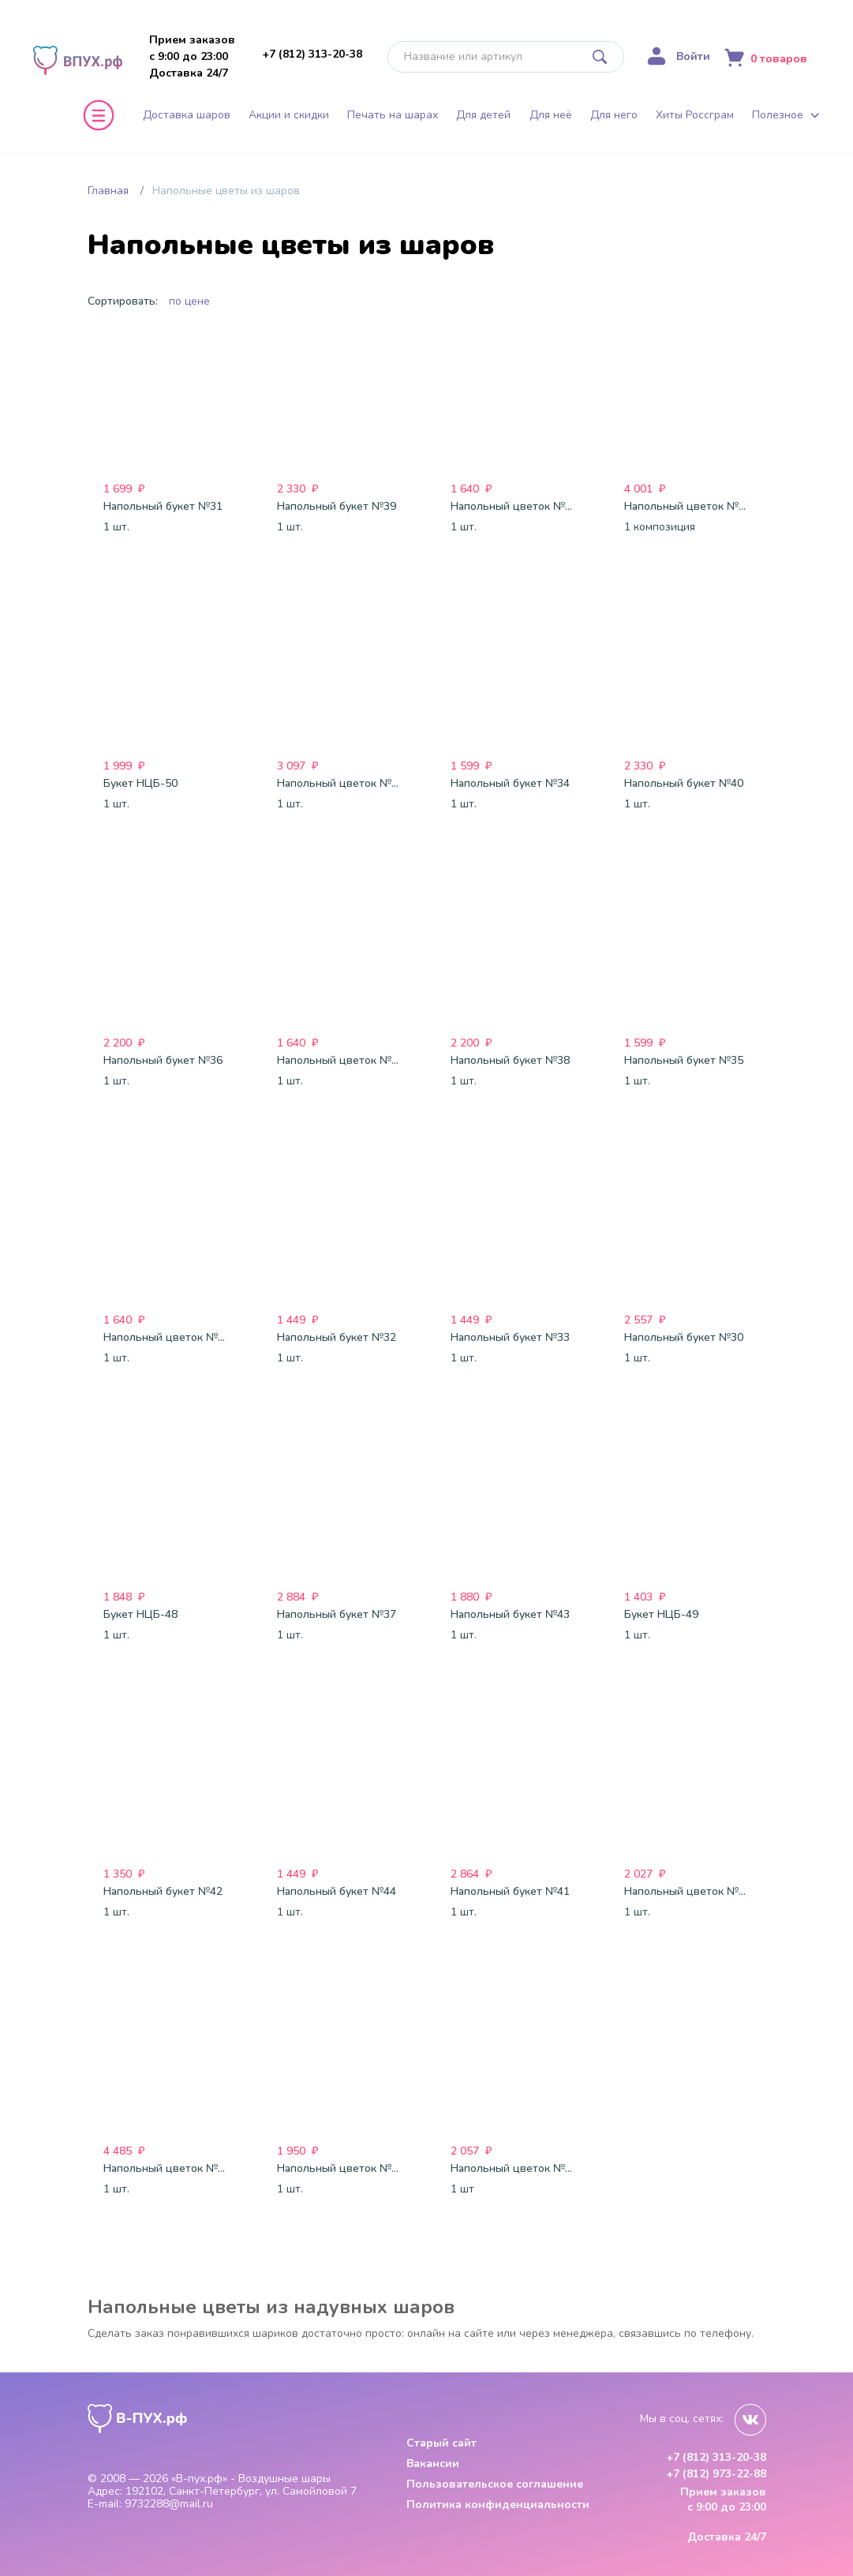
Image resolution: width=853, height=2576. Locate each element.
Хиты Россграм (695, 115)
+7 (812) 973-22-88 (716, 2474)
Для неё (550, 115)
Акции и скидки (289, 115)
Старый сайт (441, 2443)
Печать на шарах (392, 115)
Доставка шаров (186, 115)
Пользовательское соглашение (494, 2484)
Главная (108, 190)
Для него (614, 115)
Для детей (483, 115)
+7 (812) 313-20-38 (312, 54)
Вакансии (432, 2463)
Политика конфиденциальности (497, 2504)
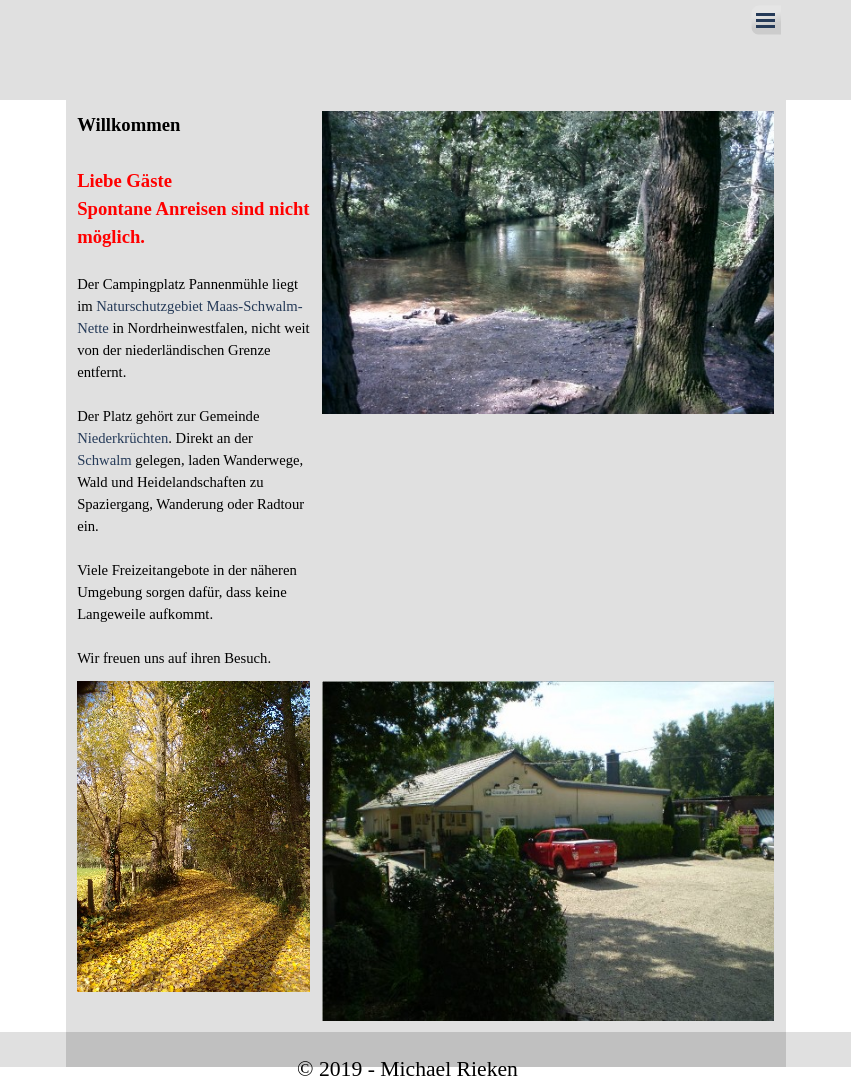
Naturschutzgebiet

----------

▶ _Exercise aim_: In the data above, find the line with "Доставка шаров (186, 115)" and repeat it and every line after it through the end, exactly; leave the pictures out.

▶ _Result below_:
Доставка шаров (186, 115)
Пользовательское соглашение (494, 2484)
Главная (108, 190)
Для него (614, 115)
Для детей (483, 115)
+7 (812) 313-20-38 (312, 54)
Вакансии (432, 2463)
Политика конфиденциальности (497, 2504)
Naturschutzgebiet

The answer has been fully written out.